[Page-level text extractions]
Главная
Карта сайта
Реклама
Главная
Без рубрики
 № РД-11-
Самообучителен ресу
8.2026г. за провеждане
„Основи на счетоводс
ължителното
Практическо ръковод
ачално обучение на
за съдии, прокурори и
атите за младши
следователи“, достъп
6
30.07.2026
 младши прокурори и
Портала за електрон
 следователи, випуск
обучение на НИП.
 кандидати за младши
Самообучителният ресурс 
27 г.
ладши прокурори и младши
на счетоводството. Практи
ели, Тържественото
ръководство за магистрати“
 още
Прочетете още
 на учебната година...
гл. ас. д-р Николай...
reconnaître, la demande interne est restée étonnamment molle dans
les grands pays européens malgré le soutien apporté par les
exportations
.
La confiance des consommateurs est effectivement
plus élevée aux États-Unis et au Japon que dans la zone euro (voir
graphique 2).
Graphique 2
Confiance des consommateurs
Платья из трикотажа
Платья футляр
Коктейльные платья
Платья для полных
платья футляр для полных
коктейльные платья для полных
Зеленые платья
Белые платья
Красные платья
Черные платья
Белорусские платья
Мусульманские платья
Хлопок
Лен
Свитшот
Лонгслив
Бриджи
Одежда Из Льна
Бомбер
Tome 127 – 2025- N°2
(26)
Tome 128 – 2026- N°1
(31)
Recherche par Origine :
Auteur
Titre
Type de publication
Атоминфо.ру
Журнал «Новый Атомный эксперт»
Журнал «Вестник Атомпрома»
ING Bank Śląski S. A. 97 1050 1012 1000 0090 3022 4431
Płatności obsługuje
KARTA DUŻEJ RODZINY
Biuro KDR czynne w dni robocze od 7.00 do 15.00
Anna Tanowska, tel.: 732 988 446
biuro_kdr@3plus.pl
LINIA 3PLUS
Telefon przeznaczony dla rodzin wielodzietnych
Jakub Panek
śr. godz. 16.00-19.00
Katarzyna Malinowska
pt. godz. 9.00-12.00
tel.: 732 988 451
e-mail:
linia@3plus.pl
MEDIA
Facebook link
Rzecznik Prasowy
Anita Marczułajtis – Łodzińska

Task requirements → For every entry in the records above, write an exact copy.

Task answer →
Главная
Карта сайта
Реклама
Главная
Без рубрики
 № РД-11-
Самообучителен ресу
8.2026г. за провеждане
„Основи на счетоводс
ължителното
Практическо ръковод
ачално обучение на
за съдии, прокурори и
атите за младши
следователи“, достъп
6
30.07.2026
 младши прокурори и
Портала за електрон
 следователи, випуск
обучение на НИП.
 кандидати за младши
Самообучителният ресурс 
27 г.
ладши прокурори и младши
на счетоводството. Практи
ели, Тържественото
ръководство за магистрати“
 още
Прочетете още
 на учебната година...
гл. ас. д-р Николай...
reconnaître, la demande interne est restée étonnamment molle dans
les grands pays européens malgré le soutien apporté par les
exportations
.
La confiance des consommateurs est effectivement
plus élevée aux États-Unis et au Japon que dans la zone euro (voir
graphique 2).
Graphique 2
Confiance des consommateurs
Платья из трикотажа
Платья футляр
Коктейльные платья
Платья для полных
платья футляр для полных
коктейльные платья для полных
Зеленые платья
Белые платья
Красные платья
Черные платья
Белорусские платья
Мусульманские платья
Хлопок
Лен
Свитшот
Лонгслив
Бриджи
Одежда Из Льна
Бомбер
Tome 127 – 2025- N°2
(26)
Tome 128 – 2026- N°1
(31)
Recherche par Origine :
Auteur
Titre
Type de publication
Атоминфо.ру
Журнал «Новый Атомный эксперт»
Журнал «Вестник Атомпрома»
ING Bank Śląski S. A. 97 1050 1012 1000 0090 3022 4431
Płatności obsługuje
KARTA DUŻEJ RODZINY
Biuro KDR czynne w dni robocze od 7.00 do 15.00
Anna Tanowska, tel.: 732 988 446
biuro_kdr@3plus.pl
LINIA 3PLUS
Telefon przeznaczony dla rodzin wielodzietnych
Jakub Panek
śr. godz. 16.00-19.00
Katarzyna Malinowska
pt. godz. 9.00-12.00
tel.: 732 988 451
e-mail:
linia@3plus.pl
MEDIA
Facebook link
Rzecznik Prasowy
Anita Marczułajtis – Łodzińska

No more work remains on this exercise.